>>>

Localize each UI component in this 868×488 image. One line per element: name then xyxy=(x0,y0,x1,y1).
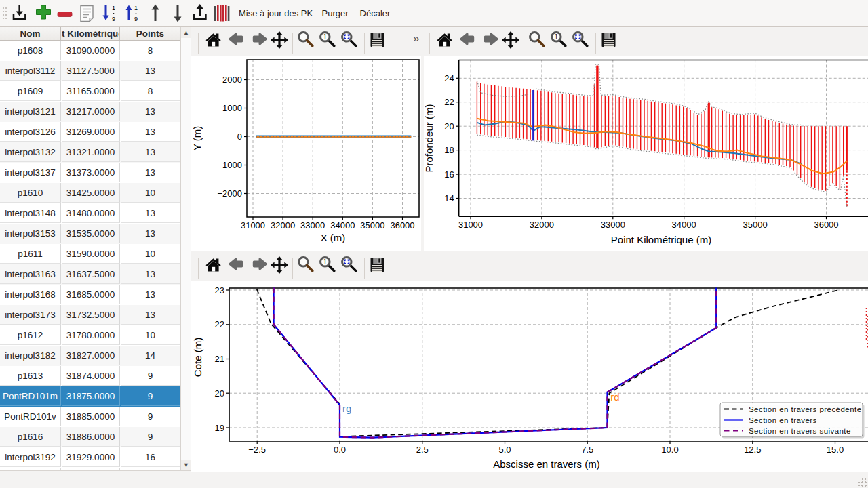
svg-text:−1000: −1000 xyxy=(217,160,242,170)
svg-text:2.5: 2.5 xyxy=(416,445,429,455)
svg-text:9: 9 xyxy=(112,16,115,22)
svg-text:23: 23 xyxy=(215,285,224,296)
svg-text:7.5: 7.5 xyxy=(581,445,593,455)
svg-text:20: 20 xyxy=(215,388,224,399)
svg-text:0: 0 xyxy=(237,131,242,142)
svg-text:34000: 34000 xyxy=(672,220,696,230)
svg-text:12.5: 12.5 xyxy=(744,445,761,455)
svg-text:35000: 35000 xyxy=(360,220,384,230)
svg-text:9: 9 xyxy=(134,16,138,22)
svg-text:5.0: 5.0 xyxy=(498,445,511,455)
svg-text:10.0: 10.0 xyxy=(661,445,678,455)
svg-text:Section en travers suivante: Section en travers suivante xyxy=(749,427,851,435)
svg-text:14: 14 xyxy=(444,193,454,203)
svg-text:Section en travers: Section en travers xyxy=(749,416,817,424)
svg-text:Cote (m): Cote (m) xyxy=(192,338,203,377)
svg-text:20: 20 xyxy=(444,121,454,131)
svg-text:31000: 31000 xyxy=(241,220,265,230)
svg-text:35000: 35000 xyxy=(743,220,768,230)
svg-text:X (m): X (m) xyxy=(321,232,346,243)
svg-text:0.0: 0.0 xyxy=(334,445,346,455)
svg-text:rg: rg xyxy=(342,403,351,414)
svg-text:rd: rd xyxy=(610,391,619,403)
svg-text:18: 18 xyxy=(444,145,454,155)
svg-text:22: 22 xyxy=(215,319,224,329)
svg-text:1: 1 xyxy=(112,5,115,12)
svg-text:33000: 33000 xyxy=(300,220,325,230)
svg-text:Point Kilométrique (m): Point Kilométrique (m) xyxy=(611,234,711,245)
svg-text:22: 22 xyxy=(444,97,454,107)
svg-text:36000: 36000 xyxy=(390,220,414,230)
svg-text:Profondeur (m): Profondeur (m) xyxy=(424,104,435,173)
svg-text:32000: 32000 xyxy=(271,220,295,230)
svg-text:19: 19 xyxy=(215,423,224,433)
svg-text:1000: 1000 xyxy=(222,103,242,113)
svg-text:Section en travers précédente: Section en travers précédente xyxy=(749,405,861,413)
svg-text:31000: 31000 xyxy=(458,220,483,230)
svg-text:Y (m): Y (m) xyxy=(191,126,203,150)
svg-text:33000: 33000 xyxy=(601,220,625,230)
svg-text:Abscisse en travers (m): Abscisse en travers (m) xyxy=(493,458,600,470)
svg-text:15.0: 15.0 xyxy=(827,445,844,455)
svg-text:2000: 2000 xyxy=(222,75,242,85)
svg-text:21: 21 xyxy=(215,354,224,364)
svg-text:−2000: −2000 xyxy=(217,188,242,199)
svg-text:−2.5: −2.5 xyxy=(248,445,266,455)
svg-text:34000: 34000 xyxy=(330,220,355,230)
svg-text:1: 1 xyxy=(134,5,138,12)
svg-text:32000: 32000 xyxy=(530,220,554,230)
svg-text:36000: 36000 xyxy=(814,220,838,230)
svg-text:24: 24 xyxy=(444,73,454,83)
svg-text:16: 16 xyxy=(444,169,454,180)
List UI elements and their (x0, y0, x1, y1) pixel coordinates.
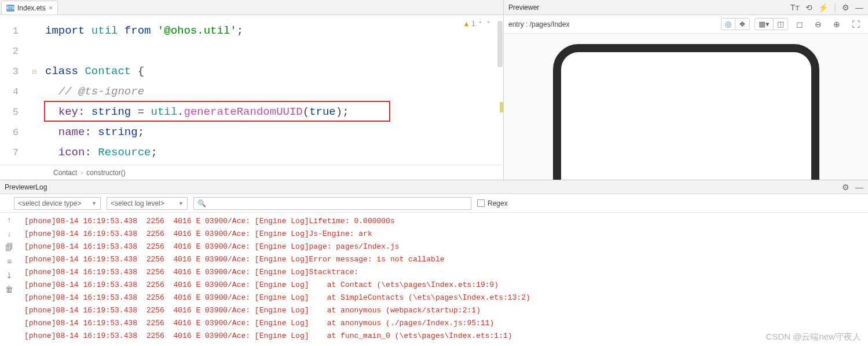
log-line: [phone]08-14 16:19:53.438 2256 4016 E 03… (24, 330, 862, 343)
breadcrumb[interactable]: Contact › constructor() (0, 165, 503, 180)
log-search-input[interactable]: 🔍 (193, 197, 471, 210)
scrollbar-thumb[interactable] (497, 21, 503, 67)
text-size-icon[interactable]: Tᴛ (790, 3, 800, 12)
log-panel: PreviewerLog ⚙ — <select device type>▼ <… (0, 180, 868, 345)
log-line: [phone]08-14 16:19:53.438 2256 4016 E 03… (24, 292, 862, 304)
log-toolbar: ↑ ↓ 🗐 ≡ ⤓ 🗑 (0, 213, 19, 345)
search-icon: 🔍 (197, 199, 206, 207)
prev-issue-icon[interactable]: ˄ (477, 21, 484, 27)
log-line: [phone]08-14 16:19:53.438 2256 4016 E 03… (24, 215, 862, 228)
chevron-down-icon: ▼ (178, 201, 184, 206)
log-line: [phone]08-14 16:19:53.438 2256 4016 E 03… (24, 279, 862, 292)
close-icon[interactable]: × (49, 3, 53, 12)
ets-file-icon: ETS (6, 5, 14, 12)
line-gutter: 1 2 3 4 5 6 7 (0, 15, 29, 165)
warning-icon: ▲ (463, 20, 470, 28)
code-area[interactable]: 1 2 3 4 5 6 7 ⊟ import util from '@ohos.… (0, 15, 503, 165)
file-tab[interactable]: ETS Index.ets × (1, 1, 58, 14)
panel-title: Previewer (508, 3, 790, 12)
device-type-select[interactable]: <select device type>▼ (14, 197, 101, 210)
watermark: CSDN @云端new守夜人 (766, 332, 861, 343)
plug-icon[interactable]: ⚡ (818, 3, 828, 12)
gear-icon[interactable]: ⚙ (842, 3, 849, 12)
inspection-badge[interactable]: ▲ 1 ˄ ˅ (463, 20, 492, 28)
checkbox-icon (477, 199, 485, 207)
previewer-pane: Previewer Tᴛ ⟲ ⚡ | ⚙ — entry : /pages/In… (504, 0, 868, 180)
tab-label: Index.ets (17, 4, 46, 12)
panel-title: PreviewerLog (5, 183, 842, 191)
change-marker (500, 102, 503, 112)
crop-icon[interactable]: ◻ (793, 19, 807, 30)
log-line: [phone]08-14 16:19:53.438 2256 4016 E 03… (24, 228, 862, 241)
log-output[interactable]: [phone]08-14 16:19:53.438 2256 4016 E 03… (19, 213, 868, 345)
divider: | (834, 3, 836, 12)
next-issue-icon[interactable]: ˅ (485, 21, 492, 27)
chevron-right-icon: › (80, 169, 83, 177)
trash-icon[interactable]: 🗑 (5, 285, 13, 294)
log-line: [phone]08-14 16:19:53.438 2256 4016 E 03… (24, 304, 862, 317)
fold-icon[interactable]: ⊟ (29, 61, 39, 82)
grid-icon[interactable]: ▦▾ (755, 19, 774, 30)
log-line: [phone]08-14 16:19:53.438 2256 4016 E 03… (24, 253, 862, 266)
log-line: [phone]08-14 16:19:53.438 2256 4016 E 03… (24, 266, 862, 279)
minimize-icon[interactable]: — (855, 183, 863, 192)
fold-strip: ⊟ (29, 15, 39, 165)
scroll-end-icon[interactable]: ⤓ (6, 271, 13, 280)
inspect-icon[interactable]: ◎ (721, 19, 735, 30)
phone-frame (553, 44, 819, 180)
scroll-up-icon[interactable]: ↑ (8, 215, 12, 224)
highlight-box (44, 101, 390, 122)
gear-icon[interactable]: ⚙ (842, 183, 849, 192)
log-line: [phone]08-14 16:19:53.438 2256 4016 E 03… (24, 317, 862, 330)
editor-pane: ETS Index.ets × 1 2 3 4 5 6 7 ⊟ import u… (0, 0, 504, 180)
chevron-down-icon: ▼ (91, 201, 97, 206)
log-line: [phone]08-14 16:19:53.438 2256 4016 E 03… (24, 241, 862, 253)
layers-icon[interactable]: ❖ (735, 19, 749, 30)
entry-path: entry : /pages/Index (508, 20, 716, 28)
fullscreen-icon[interactable]: ⛶ (848, 19, 863, 30)
export-icon[interactable]: 🗐 (5, 243, 13, 252)
device-canvas (504, 34, 868, 180)
regex-checkbox[interactable]: Regex (477, 199, 508, 207)
columns-icon[interactable]: ◫ (774, 19, 788, 30)
log-level-select[interactable]: <select log level>▼ (107, 197, 188, 210)
zoom-in-icon[interactable]: ⊕ (830, 19, 844, 30)
tab-bar: ETS Index.ets × (0, 0, 503, 15)
scroll-down-icon[interactable]: ↓ (8, 229, 12, 238)
zoom-out-icon[interactable]: ⊖ (811, 19, 825, 30)
wrap-icon[interactable]: ≡ (7, 257, 12, 266)
refresh-icon[interactable]: ⟲ (805, 3, 812, 12)
code-body[interactable]: import util from '@ohos.util'; class Con… (39, 15, 503, 165)
minimize-icon[interactable]: — (855, 3, 863, 12)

<<<

_What you should do:_
Counting every line of the entries that holds the word "minimize", report the total and no other text.

_Your response:_
2